Essa tendência à equiparação de forças no diálogo entre o Brasil e as principais potências globais não é, porém, um processo isento de turbulências. A visita de Dilma ocorre depois de a presidente ter feito críticas à implementação de soluções para a crise da dívida grega, cujos impasses têm colaborado para colocar quase todos os países do continente em recessão ou no mínimo estagnação econômica.

No dia 22 de setembro, em Nova York, aonde foi para a abertura da Assembleia Geral da Organização das Nações Unidas (ONU), Dilma afirmou que faltava vontade política por parte dos líderes europeus para ajudar a Grécia. Em razão disso, ela disse que o governo brasileiro "claramente" não planeja colocar dinheiro na linha de estabilidade financeira europeia. Os europeus responderam que não esperam nenhuma nova iniciativa do Brasil nesse sentido.

Tom amistoso O tom da visita nos próximos dois dias tende, contudo, a ser muito mais ameno, sem o clima de enfrentamento característico do principal fórum multilateral do mundo, a ONU. O presidente da Comissão Europeia, José Manuel Durão Barroso, e o presidente do Conselho Europeu, Herman van Rompuy, recebem hoje Dilma para um jantar no Castelo Val Duchesse. Os compromissos mais densos de trabalho entre eles ocorrerão amanhã. Esta é a 5ª Cúpula Brasil-União Europeia, um evento que ocorre todos os anos, desde 2007, alternadamente, no Brasil e na Europa.

Deverão ser assinados com os europeus acordos nos setores de desenvolvimento tecnológico, políticas espaciais, transporte aéreo, cultura e turismo.
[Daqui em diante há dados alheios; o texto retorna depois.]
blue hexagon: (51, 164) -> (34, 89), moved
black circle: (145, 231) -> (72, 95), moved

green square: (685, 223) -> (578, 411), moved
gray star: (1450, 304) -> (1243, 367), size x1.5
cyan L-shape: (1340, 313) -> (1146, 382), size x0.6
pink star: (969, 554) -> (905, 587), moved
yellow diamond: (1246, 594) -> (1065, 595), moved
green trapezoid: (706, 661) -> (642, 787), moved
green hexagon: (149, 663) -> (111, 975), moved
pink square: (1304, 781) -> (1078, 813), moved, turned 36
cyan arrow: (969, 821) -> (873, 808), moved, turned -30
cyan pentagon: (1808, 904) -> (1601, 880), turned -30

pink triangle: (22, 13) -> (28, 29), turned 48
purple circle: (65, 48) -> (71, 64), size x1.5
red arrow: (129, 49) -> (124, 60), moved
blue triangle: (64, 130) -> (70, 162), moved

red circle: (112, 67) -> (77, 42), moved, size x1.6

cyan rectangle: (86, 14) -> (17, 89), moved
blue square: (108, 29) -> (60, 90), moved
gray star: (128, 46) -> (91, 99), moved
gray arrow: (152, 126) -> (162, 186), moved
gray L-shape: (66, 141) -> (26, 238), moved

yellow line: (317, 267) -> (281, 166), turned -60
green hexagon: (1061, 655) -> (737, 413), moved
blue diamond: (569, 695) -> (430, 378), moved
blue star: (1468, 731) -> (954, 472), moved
Haverá discussões também para a dispensa de vistos de trabalho em períodos curtos.

A visita de hoje e de amanhã não é, porém, para falar apenas de União Europeia. Dilma está na capital da Bélgica e será recebida hoje à tarde pelo primeiro-ministro do país, Yves Leterme. O encontro renderá um acordo para facilitar a obtenção de bolsas de estudo por parte de estudantes brasileiros em universidades belgas. Amanhã, a comitiva brasileira é convidada para um almoço pelo rei da Bélgica, Albert II, e pela rainha, Paola. A programação de amanhã, antes de Dilma embarcar para a Bulgária, inclui ainda o encerramento do V Fórum Empresarial Brasil-União Europeia e a abertura do festival Europalia, no qual o Brasil é homenageado.

Copa na pauta

Hoje de manhã, antes da cerimônia oficial de chegada, Dilma tem um encontro fora da agenda com o secretário-geral da Fifa, Jérôme Valcke. No governo brasileiro, há grande insatisfação com as críticas que vêm sendo feitas pela Fifa ao Brasil pelos atrasos nas obras da Copa e também por questões institucionais. Não agrada à entidade maior do futebol, por exemplo, a ideia de ter de conceder meia-entrada a estudantes e idosos nos jogos. No governo afirma-se, porém, que essas regras são determinadas por leis estaduais, e que foram feitas várias concessões à Fifa na Lei Geral da Copa enviada ao Congresso Nacional. A conversa entre Valcke e Dilma tende a ser uma das mais complicadas dessa viagem de uma semana, que se encerra na Turquia.

Parada obrigatória

Depois de chegar a Bruxelas, às 13h30, a presidente Dilma Rousseff foi para o hotel, onde almoçou. Às 15h30, visitou o Museu Magritte (1898-1967), pintor belga da escola surrealista, que tem entre os grandes expoentes o espanhol Salvador Dalí (1904-1989). A visita foi guiada pelo diretor do Museu, Michel Draguet. Segundo uma das pessoas da comitiva, Dilma interessou-se pelas informações que ouviu do diretor sobre a resistência de Magritte ao regime nazista nas décadas de 1930 e 1940.

A Alemanha nazista invadiu a Bélgica durante a Segunda Guerra Mundial. Uma das obras que Dilma olhou por mais tempo foi um quadro pintado durante a Grande Depressão que se seguiu à crise de 1929, que derrubou as cotações das ações na Bolsa de Nova York. Em viagens de trabalho, Dilma faz questão de reservar um tempo para visitar museus. Na visita a Nova York, no mês passado, foi ao Metropolitan Museum of Art. Antes do fim da viagem, passou pelo Museum of Modern Art. A visita de ontem ao Museu Magritte durou cerca de uma hora e meia. Depois disso, Dilma voltou para o hotel, onde descansou.